Companions in a mission of justice and reconciliation

03 November 2016

Pope Francis visits GC 36

Pope Francis visits delegates of General Congregation 36.

Pope Francis joined the delegates of General Congregation 36 in the aula on October 24. There is a well-established tradition that on the occasion of a Jesuit General Congregation, the Holy Father meets with the delegates and this has happened as an audience in the rooms of the Vatican. This Jesuit Pope chose to go to the Jesuit Curia to meet his Jesuit brothers.

He was greeted upon arrival by Father General Arturo Sosa and the superior of the Jesuit Roman Curia community Fr Joaquín Barrero and led to the aula where he joined the delegates for morning prayer.

Pope Francis came to the General Congregation with a message that showed how he is coming to see what the Society of Jesus can offer in service of the Church and of the world.  It is a way connected to his own ministry. His whole intervention was characterised by an openness to what lies ahead, a call to go further, a support for caminar, the way of journeying that allows Jesuits to go toward others and to walk with them on their own journey.

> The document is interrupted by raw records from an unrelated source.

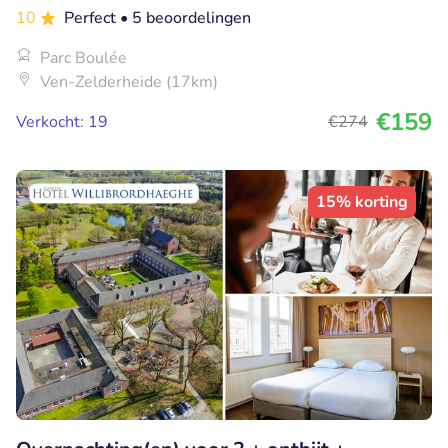
10
Perfect
• 5 beoordelingen
Parc Boulée
Ven-Zelderheide (17km)
€159
Verkocht: 19
€274
15% korting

Fr Steve Curtin SJ quoteThe Pope recalled the encouragement of St John Paul II and Benedict XVI. “As my predecessors have often told, the Church needs you, counts on you and continues to turn to you with confidence, particularly to reach the geographical and spiritual places where others do not reach, or find it difficult to reach,” he said.

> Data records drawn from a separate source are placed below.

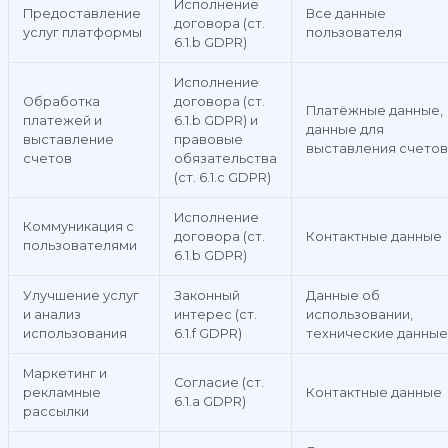
Исполнение
Предоставление
Все данные
договора (ст.
услуг платформы
пользователя
6.1.b GDPR)
Исполнение
Обработка
договора (ст.
Платёжные данные,
платежей и
6.1.b GDPR) и
данные для
выставление
правовые
выставления счетов
счетов
обязательства
(ст. 6.1.c GDPR)
Исполнение
Коммуникация с
договора (ст.
Контактные данные
пользователями
6.1.b GDPR)
Улучшение услуг
Законный
Данные об
и анализ
интерес (ст.
использовании,
использования
6.1.f GDPR)
технические данные
Маркетинг и
Согласие (ст.
рекламные
Контактные данные
6.1.a GDPR)
рассылки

Quoting St Ignatius, the Pope recalled that a Jesuit is called to converse and thereby to bring life to birth “in every part of the world where a greater service of God and help for souls is expected”. Precisely for this reason, the Jesuits must go forward, taking advantage of the situations in which they find themselves, always to serve more and better. This implies a way of doing things that aims for harmony in the contexts of tension that are normal in a world with diverse persons and missions. The Pope mentioned explicitly the tensions between contemplation and action, between faith and justice, between charism and institution, between community and mission.

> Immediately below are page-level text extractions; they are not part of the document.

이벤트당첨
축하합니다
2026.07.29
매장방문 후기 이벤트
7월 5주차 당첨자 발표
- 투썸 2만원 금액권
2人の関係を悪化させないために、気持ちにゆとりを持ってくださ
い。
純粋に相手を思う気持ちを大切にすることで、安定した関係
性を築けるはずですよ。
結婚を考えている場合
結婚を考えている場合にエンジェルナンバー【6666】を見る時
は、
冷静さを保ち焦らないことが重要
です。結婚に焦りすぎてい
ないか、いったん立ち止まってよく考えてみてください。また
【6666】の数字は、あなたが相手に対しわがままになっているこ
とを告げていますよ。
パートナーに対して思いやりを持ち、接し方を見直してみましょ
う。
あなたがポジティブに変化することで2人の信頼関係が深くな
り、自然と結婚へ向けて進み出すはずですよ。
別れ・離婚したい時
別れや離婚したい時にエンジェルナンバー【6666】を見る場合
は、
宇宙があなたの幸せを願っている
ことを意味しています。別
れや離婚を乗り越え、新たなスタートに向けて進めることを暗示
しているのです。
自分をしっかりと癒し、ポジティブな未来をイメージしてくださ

The Holy Father detailed three areas of the Society’s path:

  • The first is to “ask insistently for consolation”. It is proper to the Society to know how to console, to bring consolation and real joy; the Jesuits must put themselves at the service of joy, for the Good News cannot be announced in sadness.
  • Next, Francis invites us to “allow ourselves to be moved by the Lord on the cross”. The Jesuits must get close to the vast majority of men and women who suffer, and, in this context, the Society must offer services of mercy in various forms. We who have been touched by mercy must feel ourselves sent to present this same mercy and do so, he added, in an effective way.
  • Finally, the Holy Father invites us to go forward under the influence of the “good spirit”. This implies always discerning, which is more than simply reflecting, how to act in communion with the Church. The Jesuits must be not “clerical” but “ecclesial”. They are “men for others” who live in the midst of all peoples, trying to touch the heart of each person, contributing in this way to establishing a Church in which all have their place, in which the Gospel is inculturated, and in which each culture is evangelized.

These three last words are graces for which each Jesuit and the whole Society must always ask: consolation, compassion, and discernment.